Skip to content

Chunking Strategies

Chunkin uses LangChain text splitters for all chunking strategies. These are battle-tested components that provide high-quality document splitting.

recursive (Default)

RecursiveCharacterTextSplitter from LangChain - Recursively splits text using a hierarchy of separators.

Default separators: ["\n\n", "\n", " ", ""]

Best for: General purpose text chunking with good context preservation.

chunker = DocumentChunker(strategy="recursive")

character

CharacterTextSplitter from LangChain - Simple character-based splitting.

Best for: Simple use cases, consistent chunk sizes.

chunker = DocumentChunker(strategy="character", chunk_size=500)

markdown

MarkdownTextSplitter from LangChain - Splits markdown preserving structure.

Best for: Markdown documents where header hierarchy should be respected.

chunker = DocumentChunker(strategy="markdown", chunk_size=800)

markdown_headers

MarkdownHeaderTextSplitter from LangChain - Splits by markdown headers only.

Best for: When you want to group content by section headers.

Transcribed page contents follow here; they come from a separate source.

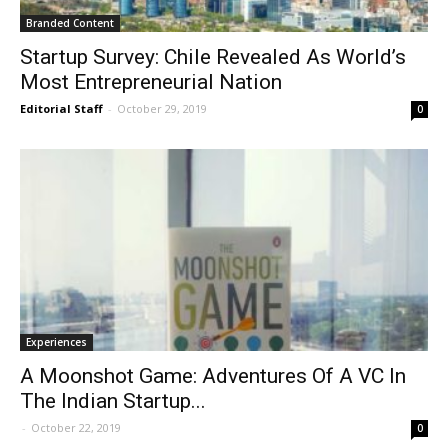
Branded Content
Startup Survey: Chile Revealed As World’s
Most Entrepreneurial Nation
Editorial Staff
-
October 29, 2019
0
Experiences
A Moonshot Game: Adventures Of A VC In
The Indian Startup...
-
October 22, 2019
0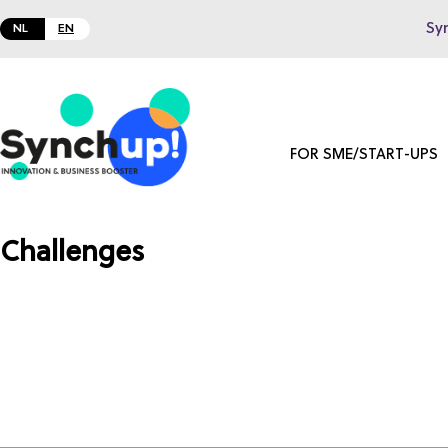
Sy
NL
EN
FOR SME/START-UPS
Challenges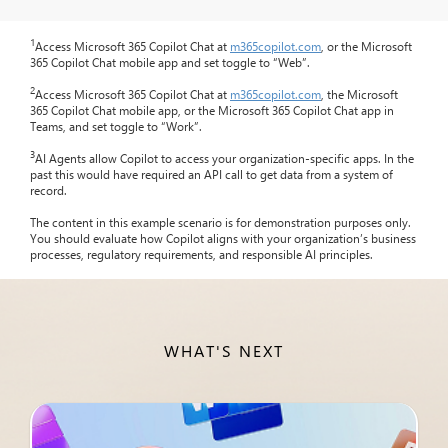
1
Access Microsoft 365 Copilot Chat at
m365copilot.com
, or the Microsoft
365 Copilot Chat mobile app and set toggle to “Web”.
2
Access Microsoft 365 Copilot Chat at
m365copilot.com
, the Microsoft
365 Copilot Chat mobile app, or the Microsoft 365 Copilot Chat app in
Teams, and set toggle to “Work”.
3
AI Agents allow Copilot to access your organization-specific apps. In the
past this would have required an API call to get data from a system of
record.
The content in this example scenario is for demonstration purposes only.
You should evaluate how Copilot aligns with your organization’s business
processes, regulatory requirements, and responsible AI principles.
WHAT'S NEXT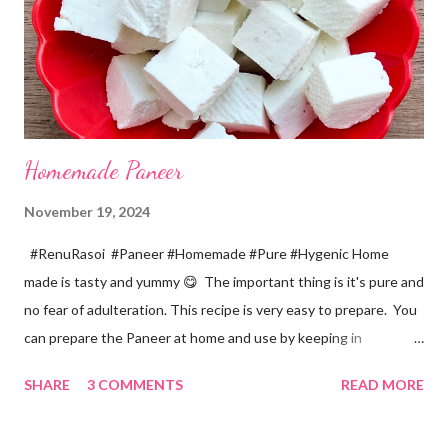
colander. *In a mixer bowl, add green chilli, garlic, ginger,
turmeric, salt and soaked chana dal. Grind the dal on ...
Homemade Paneer
November 19, 2024
#RenuRasoi #Paneer #Homemade #Pure #Hygenic Home
made is tasty and yummy 😋 The important thing is it's pure and
no fear of adulteration. This recipe is very easy to prepare. You
can prepare the Paneer at home and use by keeping in
refrigerator for 2-3 days. Ingredients... *Full fat milk... 1 litre
SHARE
3 COMMENTS
READ MORE
*Vinegar... 2 tablespoons *Water... 4 tablespoons. Method...
*Mix vinegar and water. *Boil the milk in a pan. *When milk starts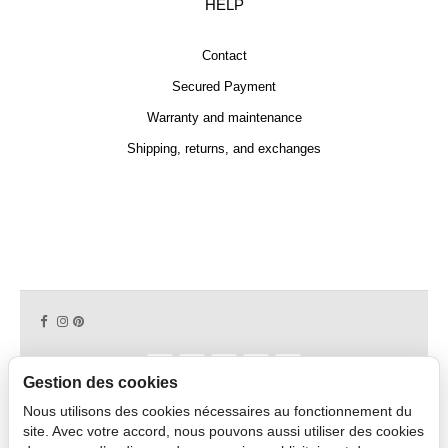
HELP
Contact
Secured Payment
Warranty and maintenance
Shipping, returns, and exchanges
Gestion des cookies
Nous utilisons des cookies nécessaires au fonctionnement du
Copyright © 2026 CAPDECO.
site. Avec votre accord, nous pouvons aussi utiliser des cookies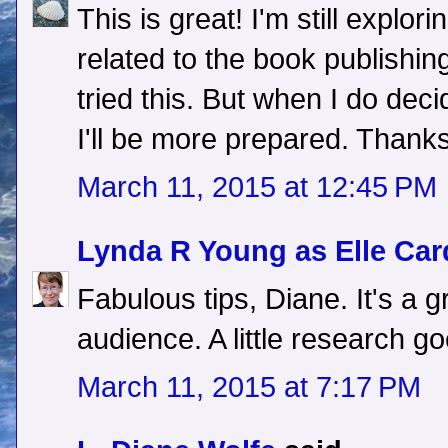
This is great! I'm still explo
related to the book publishing
tried this. But when I do dec
I'll be more prepared. Thanks
March 11, 2015 at 12:45 PM
Lynda R Young as Elle Car
Fabulous tips, Diane. It's a 
audience. A little research g
March 11, 2015 at 7:17 PM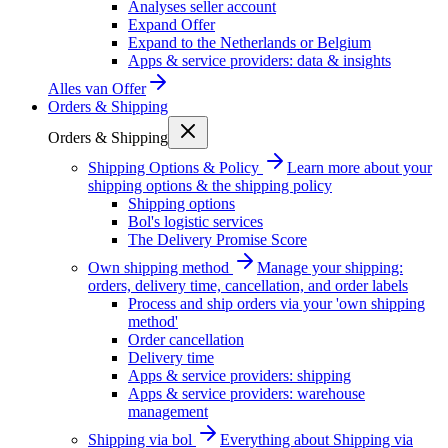
Analyses seller account
Expand Offer
Expand to the Netherlands or Belgium
Apps & service providers: data & insights
Alles van
Offer
Orders & Shipping
Orders & Shipping
Shipping Options & Policy
Learn more about your
shipping options & the shipping policy
Shipping options
Bol's logistic services
The Delivery Promise Score
Own shipping method
Manage your shipping:
orders, delivery time, cancellation, and order labels
Process and ship orders via your 'own shipping
method'
Order cancellation
Delivery time
Apps & service providers: shipping
Apps & service providers: warehouse
management
Shipping via bol
Everything about Shipping via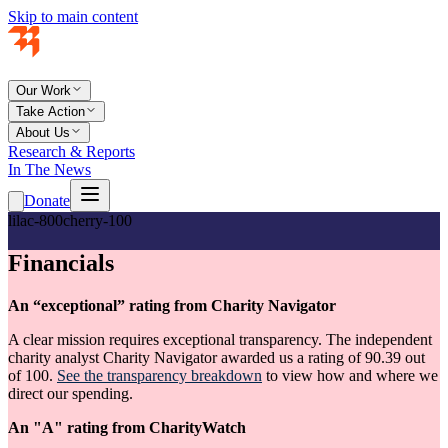
Skip to main content
Our Work
Take Action
About Us
Research & Reports
In The News
Donate
lilac-800
cherry-100
Financials
An “exceptional” rating from Charity Navigator
A clear mission requires exceptional transparency. The independent
charity analyst Charity Navigator awarded us a rating of 90.39 out
of 100.
See the transparency breakdown
to view how and where we
direct our spending.
An "A" rating from CharityWatch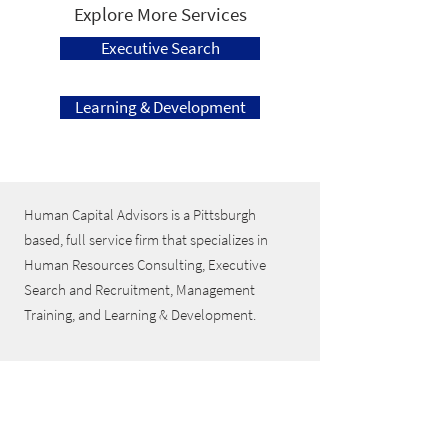
Explore More Services
Executive Search
Learning & Development
Human Capital Advisors is a Pittsburgh
based, full service firm that specializes in
Human Resources Consulting, Executive
Search and Recruitment, Management
Training, and Learning & Development.
Follow Us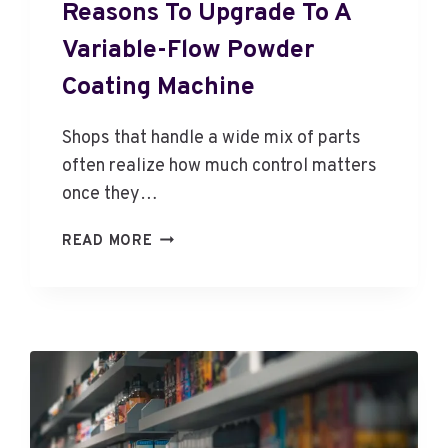
Reasons To Upgrade To A
Variable-Flow Powder
Coating Machine
Shops that handle a wide mix of parts
often realize how much control matters
once they…
R
READ MORE
E
A
S
O
N
S
T
O
U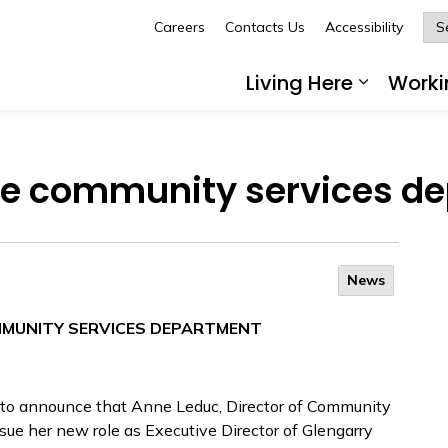
Careers
Contacts Us
Accessibility
Glengarry
Living Here
Worki
Expand 
the community services d
News
MMUNITY SERVICES DEPARTMENT
 to announce that Anne Leduc, Director of Community
sue her new role as Executive Director of Glengarry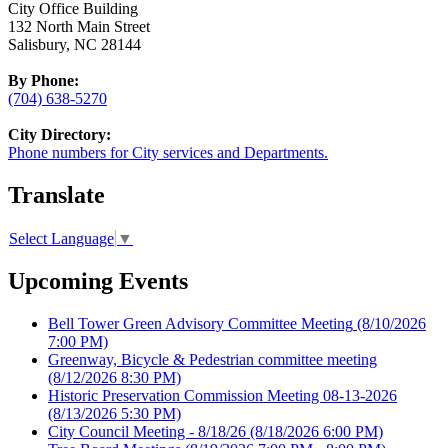
City Office Building
132 North Main Street
Salisbury, NC 28144
By Phone:
(704) 638-5270
City Directory:
Phone numbers for City services and Departments.
Translate
Select Language
▼
Upcoming Events
Bell Tower Green Advisory Committee Meeting
(8/10/2026
7:00 PM)
Greenway, Bicycle & Pedestrian committee meeting
(8/12/2026 8:30 PM)
Historic Preservation Commission Meeting 08-13-2026
(8/13/2026 5:30 PM)
City Council Meeting - 8/18/26
(8/18/2026 6:00 PM)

chunker = DocumentChunker(strategy="markdown_headers")

html_headers

HTMLHeaderTextSplitter from LangChain - Splits HTML by header tags.

Best for: HTML documents, web page content.

chunker = DocumentChunker(strategy="html_headers")

semantic

SemanticChunker from LangChain Experimental - Uses embeddings to split text based on semantic similarity.

Best for: When you want chunks that maintain semantic coherence, better for RAG retrieval quality.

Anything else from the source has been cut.